### Provided material
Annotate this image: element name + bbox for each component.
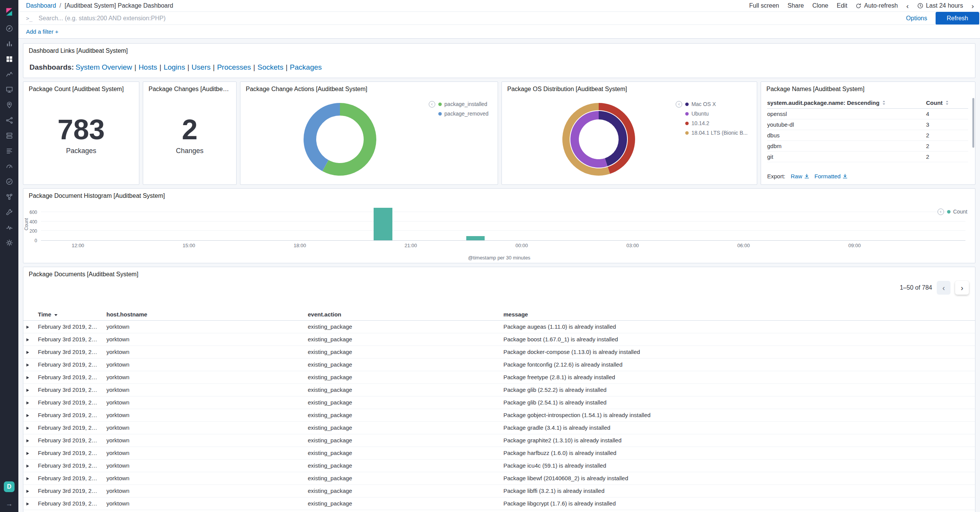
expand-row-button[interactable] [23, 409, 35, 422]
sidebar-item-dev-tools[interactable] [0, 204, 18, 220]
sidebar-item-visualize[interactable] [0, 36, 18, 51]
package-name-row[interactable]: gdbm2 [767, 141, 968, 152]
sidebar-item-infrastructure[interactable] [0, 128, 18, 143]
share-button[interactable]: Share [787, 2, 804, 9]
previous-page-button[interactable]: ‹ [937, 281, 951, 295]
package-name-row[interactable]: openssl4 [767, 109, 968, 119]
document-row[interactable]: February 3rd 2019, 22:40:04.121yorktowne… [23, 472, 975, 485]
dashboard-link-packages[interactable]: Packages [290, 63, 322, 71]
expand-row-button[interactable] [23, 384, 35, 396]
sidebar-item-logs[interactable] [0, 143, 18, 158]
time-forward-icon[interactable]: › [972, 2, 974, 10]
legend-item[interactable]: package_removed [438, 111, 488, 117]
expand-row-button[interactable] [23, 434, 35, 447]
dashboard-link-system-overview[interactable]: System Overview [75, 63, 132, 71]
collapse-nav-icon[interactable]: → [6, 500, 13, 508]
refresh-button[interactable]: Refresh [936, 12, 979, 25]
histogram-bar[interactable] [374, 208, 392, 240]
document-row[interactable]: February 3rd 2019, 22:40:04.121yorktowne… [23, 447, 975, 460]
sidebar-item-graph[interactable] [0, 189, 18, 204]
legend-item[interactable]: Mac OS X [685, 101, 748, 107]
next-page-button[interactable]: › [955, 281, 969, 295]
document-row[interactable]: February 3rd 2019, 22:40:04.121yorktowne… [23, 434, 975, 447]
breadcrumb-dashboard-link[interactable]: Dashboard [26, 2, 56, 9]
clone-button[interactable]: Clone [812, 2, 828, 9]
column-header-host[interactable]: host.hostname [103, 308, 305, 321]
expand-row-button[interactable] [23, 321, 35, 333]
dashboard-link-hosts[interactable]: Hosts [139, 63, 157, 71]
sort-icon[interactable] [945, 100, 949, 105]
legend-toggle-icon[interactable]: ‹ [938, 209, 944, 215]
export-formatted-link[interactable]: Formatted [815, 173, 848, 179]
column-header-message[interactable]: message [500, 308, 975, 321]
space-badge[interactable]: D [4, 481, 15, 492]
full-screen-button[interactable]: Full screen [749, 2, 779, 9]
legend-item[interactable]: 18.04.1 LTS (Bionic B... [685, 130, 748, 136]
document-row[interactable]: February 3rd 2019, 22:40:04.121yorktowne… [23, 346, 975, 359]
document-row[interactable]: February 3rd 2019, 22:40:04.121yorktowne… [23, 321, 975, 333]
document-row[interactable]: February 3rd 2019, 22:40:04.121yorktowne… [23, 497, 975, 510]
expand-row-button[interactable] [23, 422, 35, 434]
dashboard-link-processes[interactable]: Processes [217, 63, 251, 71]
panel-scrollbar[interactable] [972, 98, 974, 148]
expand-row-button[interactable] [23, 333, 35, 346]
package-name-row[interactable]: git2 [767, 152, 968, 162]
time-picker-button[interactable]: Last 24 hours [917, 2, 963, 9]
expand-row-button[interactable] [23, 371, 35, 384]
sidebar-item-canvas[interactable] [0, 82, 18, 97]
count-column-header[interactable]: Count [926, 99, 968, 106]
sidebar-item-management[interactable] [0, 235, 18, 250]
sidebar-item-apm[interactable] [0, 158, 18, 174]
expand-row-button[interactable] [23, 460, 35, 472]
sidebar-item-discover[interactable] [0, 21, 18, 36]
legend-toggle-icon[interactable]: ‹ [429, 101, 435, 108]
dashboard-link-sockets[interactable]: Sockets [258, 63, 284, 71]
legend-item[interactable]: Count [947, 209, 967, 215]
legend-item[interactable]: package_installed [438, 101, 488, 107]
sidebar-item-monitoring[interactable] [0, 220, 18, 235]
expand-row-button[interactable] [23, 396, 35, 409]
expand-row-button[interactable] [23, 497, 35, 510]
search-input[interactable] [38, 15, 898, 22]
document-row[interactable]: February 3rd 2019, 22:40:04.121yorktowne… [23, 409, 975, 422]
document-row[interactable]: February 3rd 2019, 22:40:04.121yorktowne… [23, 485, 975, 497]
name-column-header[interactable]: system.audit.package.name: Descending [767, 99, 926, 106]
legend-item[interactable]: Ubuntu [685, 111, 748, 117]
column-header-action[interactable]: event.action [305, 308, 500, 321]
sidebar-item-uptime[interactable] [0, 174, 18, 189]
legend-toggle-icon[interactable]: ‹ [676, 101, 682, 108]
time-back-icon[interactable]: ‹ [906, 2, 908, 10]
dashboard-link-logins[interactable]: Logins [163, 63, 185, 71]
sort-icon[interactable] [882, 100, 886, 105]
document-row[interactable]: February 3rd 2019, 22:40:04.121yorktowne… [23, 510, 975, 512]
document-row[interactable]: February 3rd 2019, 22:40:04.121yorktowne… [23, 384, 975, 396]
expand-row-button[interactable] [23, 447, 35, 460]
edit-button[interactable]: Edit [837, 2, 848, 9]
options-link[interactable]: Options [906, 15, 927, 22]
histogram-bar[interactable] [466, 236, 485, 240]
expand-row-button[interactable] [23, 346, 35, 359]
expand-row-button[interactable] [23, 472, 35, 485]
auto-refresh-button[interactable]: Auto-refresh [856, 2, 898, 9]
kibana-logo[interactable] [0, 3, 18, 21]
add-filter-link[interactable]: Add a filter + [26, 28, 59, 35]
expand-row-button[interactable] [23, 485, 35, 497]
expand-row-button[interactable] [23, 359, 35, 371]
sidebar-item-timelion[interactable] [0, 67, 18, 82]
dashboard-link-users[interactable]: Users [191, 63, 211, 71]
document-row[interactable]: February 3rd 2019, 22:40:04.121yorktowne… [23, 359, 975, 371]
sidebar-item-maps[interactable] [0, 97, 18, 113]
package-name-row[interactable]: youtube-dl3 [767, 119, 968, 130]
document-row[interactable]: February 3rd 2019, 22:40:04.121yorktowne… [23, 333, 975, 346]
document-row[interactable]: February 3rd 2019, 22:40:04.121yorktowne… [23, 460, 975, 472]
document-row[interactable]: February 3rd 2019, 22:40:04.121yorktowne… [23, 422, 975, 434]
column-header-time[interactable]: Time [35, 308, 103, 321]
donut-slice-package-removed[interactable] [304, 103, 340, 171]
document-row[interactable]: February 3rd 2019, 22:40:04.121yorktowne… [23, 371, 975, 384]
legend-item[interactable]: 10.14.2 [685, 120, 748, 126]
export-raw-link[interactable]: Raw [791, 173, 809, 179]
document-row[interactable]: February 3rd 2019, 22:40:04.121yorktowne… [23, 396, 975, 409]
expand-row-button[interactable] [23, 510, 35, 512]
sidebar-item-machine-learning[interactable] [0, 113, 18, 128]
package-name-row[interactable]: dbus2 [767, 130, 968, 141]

### What you will do
Everything in the entries above should be returned exactly, apart from the pictures.

### Solution to the problem
Annotate this image: element name + bbox for each component.
expand-row-button[interactable] [23, 409, 35, 422]
sidebar-item-dev-tools[interactable] [0, 204, 18, 220]
sidebar-item-visualize[interactable] [0, 36, 18, 51]
package-name-row[interactable]: gdbm2 [767, 141, 968, 152]
sidebar-item-infrastructure[interactable] [0, 128, 18, 143]
share-button[interactable]: Share [787, 2, 804, 9]
previous-page-button[interactable]: ‹ [937, 281, 951, 295]
package-name-row[interactable]: openssl4 [767, 109, 968, 119]
document-row[interactable]: February 3rd 2019, 22:40:04.121yorktowne… [23, 472, 975, 485]
dashboard-link-packages[interactable]: Packages [290, 63, 322, 71]
expand-row-button[interactable] [23, 384, 35, 396]
sidebar-item-logs[interactable] [0, 143, 18, 158]
time-forward-icon[interactable]: › [972, 2, 974, 10]
legend-item[interactable]: package_removed [438, 111, 488, 117]
expand-row-button[interactable] [23, 434, 35, 447]
dashboard-link-system-overview[interactable]: System Overview [75, 63, 132, 71]
collapse-nav-icon[interactable]: → [6, 500, 13, 508]
refresh-button[interactable]: Refresh [936, 12, 979, 25]
histogram-bar[interactable] [374, 208, 392, 240]
document-row[interactable]: February 3rd 2019, 22:40:04.121yorktowne… [23, 447, 975, 460]
sidebar-item-graph[interactable] [0, 189, 18, 204]
legend-item[interactable]: Mac OS X [685, 101, 748, 107]
next-page-button[interactable]: › [955, 281, 969, 295]
document-row[interactable]: February 3rd 2019, 22:40:04.121yorktowne… [23, 434, 975, 447]
breadcrumb-dashboard-link[interactable]: Dashboard [26, 2, 56, 9]
clone-button[interactable]: Clone [812, 2, 828, 9]
column-header-host[interactable]: host.hostname [103, 308, 305, 321]
expand-row-button[interactable] [23, 321, 35, 333]
dashboard-link-hosts[interactable]: Hosts [139, 63, 157, 71]
sort-icon[interactable] [945, 100, 949, 105]
legend-toggle-icon[interactable]: ‹ [938, 209, 944, 215]
export-formatted-link[interactable]: Formatted [815, 173, 848, 179]
column-header-message[interactable]: message [500, 308, 975, 321]
space-badge[interactable]: D [4, 481, 15, 492]
full-screen-button[interactable]: Full screen [749, 2, 779, 9]
legend-item[interactable]: 18.04.1 LTS (Bionic B... [685, 130, 748, 136]
document-row[interactable]: February 3rd 2019, 22:40:04.121yorktowne… [23, 346, 975, 359]
document-row[interactable]: February 3rd 2019, 22:40:04.121yorktowne… [23, 321, 975, 333]
document-row[interactable]: February 3rd 2019, 22:40:04.121yorktowne… [23, 497, 975, 510]
expand-row-button[interactable] [23, 422, 35, 434]
dashboard-link-processes[interactable]: Processes [217, 63, 251, 71]
panel-scrollbar[interactable] [972, 98, 974, 148]
expand-row-button[interactable] [23, 333, 35, 346]
package-name-row[interactable]: git2 [767, 152, 968, 162]
time-picker-button[interactable]: Last 24 hours [917, 2, 963, 9]
expand-row-button[interactable] [23, 371, 35, 384]
sidebar-item-canvas[interactable] [0, 82, 18, 97]
count-column-header[interactable]: Count [926, 99, 968, 106]
sidebar-item-management[interactable] [0, 235, 18, 250]
sidebar-item-apm[interactable] [0, 158, 18, 174]
expand-row-button[interactable] [23, 460, 35, 472]
sidebar-item-discover[interactable] [0, 21, 18, 36]
legend-toggle-icon[interactable]: ‹ [429, 101, 435, 108]
dashboard-link-sockets[interactable]: Sockets [258, 63, 284, 71]
legend-item[interactable]: Count [947, 209, 967, 215]
legend-item[interactable]: package_installed [438, 101, 488, 107]
sidebar-item-monitoring[interactable] [0, 220, 18, 235]
expand-row-button[interactable] [23, 396, 35, 409]
expand-row-button[interactable] [23, 497, 35, 510]
search-input[interactable] [38, 15, 898, 22]
document-row[interactable]: February 3rd 2019, 22:40:04.121yorktowne… [23, 409, 975, 422]
document-row[interactable]: February 3rd 2019, 22:40:04.121yorktowne… [23, 485, 975, 497]
name-column-header[interactable]: system.audit.package.name: Descending [767, 99, 926, 106]
legend-item[interactable]: Ubuntu [685, 111, 748, 117]
column-header-action[interactable]: event.action [305, 308, 500, 321]
sidebar-item-uptime[interactable] [0, 174, 18, 189]
legend-toggle-icon[interactable]: ‹ [676, 101, 682, 108]
time-back-icon[interactable]: ‹ [906, 2, 908, 10]
dashboard-link-logins[interactable]: Logins [163, 63, 185, 71]
sort-icon[interactable] [882, 100, 886, 105]
document-row[interactable]: February 3rd 2019, 22:40:04.121yorktowne… [23, 510, 975, 512]
document-row[interactable]: February 3rd 2019, 22:40:04.121yorktowne… [23, 384, 975, 396]
expand-row-button[interactable] [23, 447, 35, 460]
edit-button[interactable]: Edit [837, 2, 848, 9]
options-link[interactable]: Options [906, 15, 927, 22]
histogram-bar[interactable] [466, 236, 485, 240]
expand-row-button[interactable] [23, 346, 35, 359]
expand-row-button[interactable] [23, 472, 35, 485]
auto-refresh-button[interactable]: Auto-refresh [856, 2, 898, 9]
kibana-logo[interactable] [0, 3, 18, 21]
add-filter-link[interactable]: Add a filter + [26, 28, 59, 35]
expand-row-button[interactable] [23, 485, 35, 497]
expand-row-button[interactable] [23, 359, 35, 371]
sidebar-item-timelion[interactable] [0, 67, 18, 82]
dashboard-link-users[interactable]: Users [191, 63, 211, 71]
document-row[interactable]: February 3rd 2019, 22:40:04.121yorktowne… [23, 359, 975, 371]
sidebar-item-maps[interactable] [0, 97, 18, 113]
package-name-row[interactable]: youtube-dl3 [767, 119, 968, 130]
document-row[interactable]: February 3rd 2019, 22:40:04.121yorktowne… [23, 333, 975, 346]
document-row[interactable]: February 3rd 2019, 22:40:04.121yorktowne… [23, 460, 975, 472]
document-row[interactable]: February 3rd 2019, 22:40:04.121yorktowne… [23, 422, 975, 434]
column-header-time[interactable]: Time [35, 308, 103, 321]
donut-slice-package-removed[interactable] [304, 103, 340, 171]
document-row[interactable]: February 3rd 2019, 22:40:04.121yorktowne… [23, 371, 975, 384]
legend-item[interactable]: 10.14.2 [685, 120, 748, 126]
export-raw-link[interactable]: Raw [791, 173, 809, 179]
document-row[interactable]: February 3rd 2019, 22:40:04.121yorktowne… [23, 396, 975, 409]
expand-row-button[interactable] [23, 510, 35, 512]
sidebar-item-machine-learning[interactable] [0, 113, 18, 128]
package-name-row[interactable]: dbus2 [767, 130, 968, 141]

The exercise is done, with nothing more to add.